L'un des dessins un peu fantastiques de Chauveau. Photo Musée d'Orsay, Paris 2020.

Une exposition comme celle destinée à la donation de son petit-fils ne pouvait guère prendre la forme habituelle au Musée d’Orsay. Pas de rétrospective bien cadrée avec lui. Il fallait se révéler inventif pour rapprocher le bâtiment classique du monde à la fois joyeux, inquiétant et un peu morbide de Léopold Chauveau. La manifestation n’occupe en fait qu’une grande salle au rez-de-chaussée. Celle, tout en stucs blancs, qui relevait des parties nobles de l’ancienne gare. Ophélie Ferlier-Bouat et Leïla Jarbouai ont hardiment conçu la mise en scène, rapprochant parfois Chauveau de ses contemporain sou successeurs.

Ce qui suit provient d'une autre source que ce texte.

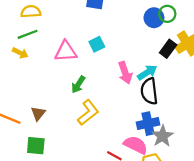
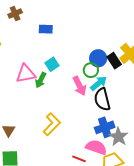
green circle: (167, 14) -> (91, 70), moved
blue circle: (154, 18) -> (98, 58), moved
black rectangle: (168, 49) -> (114, 61), turned -63
green arrow: (78, 84) -> (41, 80), moved

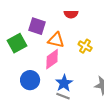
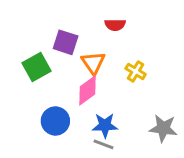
orange triangle: (56, 40) -> (93, 63), turned 42
blue star: (64, 83) -> (105, 125), turned 30

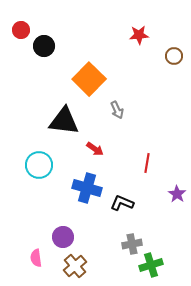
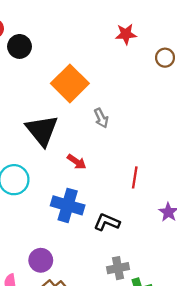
black triangle: (64, 121) -> (42, 130), turned 44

Elles l’ont fait dans un spectaculaire décor signé par Martin Michel. Une scénographie un peu folle, jouant avec l’univers de Chauveau. Les élèves de l’Ecole des Gobelins ont conçu en complément de courts films d’animation. Des images qui bougent. Il fallait aboutir de la sorte à une œuvre d’art totale.Une immersion dans un univers échappant au rationalisme de son époque. C’est assez réussi. Très réussi même. Chauveau s’en tire avec les honneurs, tandis que le Musée d’Orsay en a profité pour s’offrir un coup de jeune.

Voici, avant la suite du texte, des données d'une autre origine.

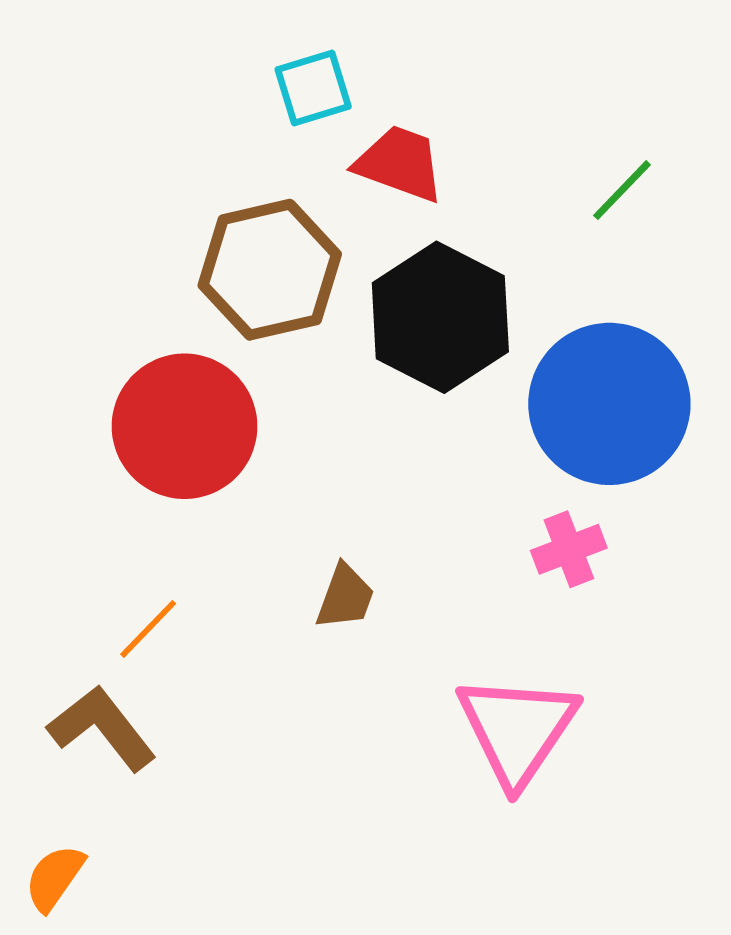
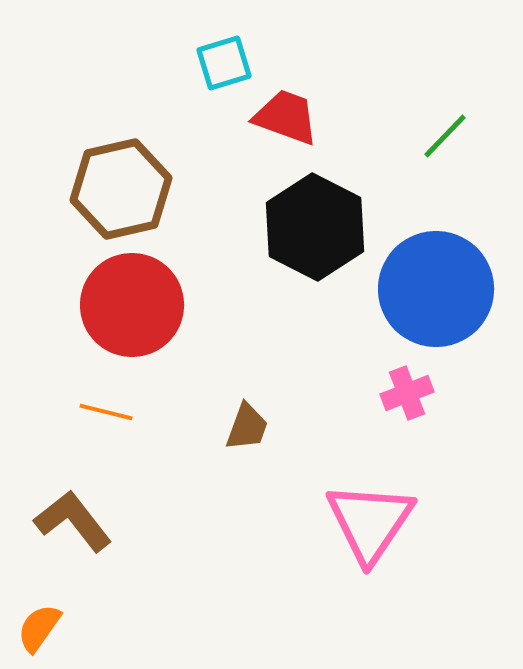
brown hexagon: (270, 270) -> (121, 189), moved
orange line: (148, 629) -> (106, 412), moved, turned 60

Le monde de Chauveau. Qui dirait que ce dessin est presque séculaire? Photo Musée d'Orsay, Paris 2020.

Pratique

«Au pays des monstres, Léopold Chauveau», Musée d’Orsay, 1, rue de la Légion-d’Honneur, Paris, prolongé jusqu’au 13 septembre. Tél.00331 40 49 48 14, site www.musee-orsay.fr Ouvert du mardi au dimanche de 9h30 à 18h, le jeudi jusqu’à21h45. Réservation obligatoire. Le site fonctionne assez bien pour cela.